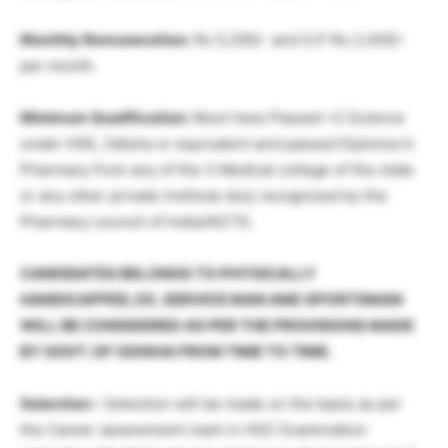
Monthly Remuneration:
Rs 5,200/- and G.P Rs 2,400/-
per month.
Minimum Qualification:
Must have Passed +2 Science
under HSE, Odisha or equivalent and passed Diploma in
Pharmacy from any of the 3 Medical college of the state
or any other private institute duly recognized by the
Pharmacy council of India/AICTE.
CANDIDATES BELONGS TO PHYSICALLY
HANDICAPPED, EX, SERVICE MAN AND SPORTSMAN
WILL BE CONSIDERED AS PER THE PROVISIONS MADE
BY GOVT. OF ODISHA FROM TIME TO TIME.
Selection:-
Selection will be made on the basis as per
the Career assessment mark in HSC Examination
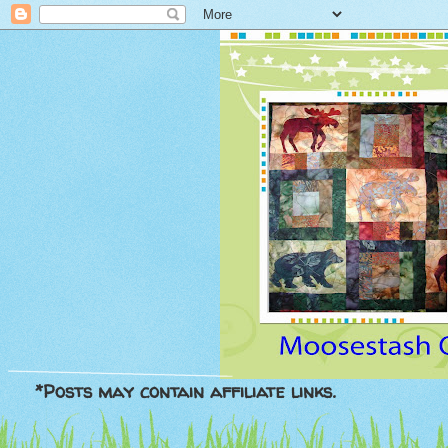
*Posts may contain affiliate links.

## Exercise description
Could you write out all the records exactly, without the pictures?

## Solution to this problem
Monthly Remuneration:
Rs 5,200/- and G.P Rs 2,400/-
per month.
Minimum Qualification:
Must have Passed +2 Science
under HSE, Odisha or equivalent and passed Diploma in
Pharmacy from any of the 3 Medical college of the state
or any other private institute duly recognized by the
Pharmacy council of India/AICTE.
CANDIDATES BELONGS TO PHYSICALLY
HANDICAPPED, EX, SERVICE MAN AND SPORTSMAN
WILL BE CONSIDERED AS PER THE PROVISIONS MADE
BY GOVT. OF ODISHA FROM TIME TO TIME.
Selection:-
Selection will be made on the basis as per
the Career assessment mark in HSC Examination
*Posts may contain affiliate links.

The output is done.